Facebook is finally removing photographs that have been flagged for deletion, reports Jacqui Cheng of Ars Technica, who has been tracking the timeliness of image deletions on Facebook for more than the last three years.
Cheng found that photos that were deleted from Facebook, both submitted from readers of Ars Technica and direct links that she had been tracking herself for research purposes, were finally disappearing for good since February 2012. She tested this more recently and found that photos were being deleted in as quickly as two days.
It wasn't always this easy. In 2009, Ars Technica tested four social networking sites to see how fast deleted photos would disappear from the Internet. Back then, Cheng found that photos were removed from the content delivery networks of Twitter and Flickr after a few short seconds of deletion. However, MySpace and Facebook weren't quite as efficient, with images remaining on MySpace for up to several months later, while Facebook took more than a year to delete Cheng's photos.

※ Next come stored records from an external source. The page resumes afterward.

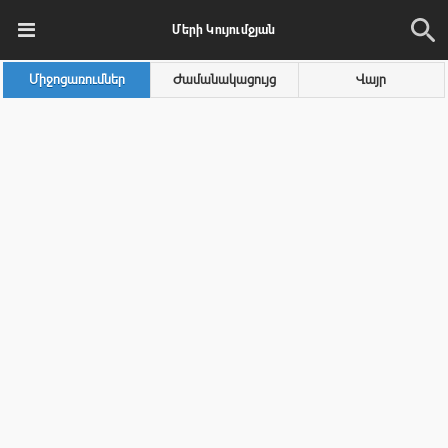
Մերի Կույումջյան
Միջոցառումներ
Ժամանակացույց
Վայր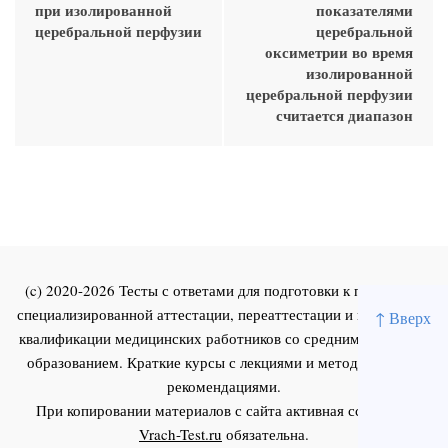
при изолированной
показателями
церебральной перфузии
церебральной
оксиметрии во время
изолированной
церебральной перфузии
считается диапазон
(c) 2020-2026 Тесты с ответами для подготовки к первичной
специализированной аттестации, переаттестации и повышения
↑ Вверх
квалификации медицинских работников со средним и высшим
образованием. Краткие курсы с лекциями и методическими
рекомендациями.
При копировании материалов с сайта активная ссылка на
Vrach-Test.ru
обязательна.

Multiple readers of Ars Technica pointed out that their photo links were still working, even three years later and longer.
The recent improvement can be attributed to policy updates at Facebook. "As a result of work on our policies and infrastructure, we have instituted a 'max-age' of 30 days for our CDN links," Facebook spokesperson Frederic Wolens said. "However, in some cases the content will expire on the CDN much more quickly, based on a number of factors."
Good news for everyone who has uploaded a photo and regretted it.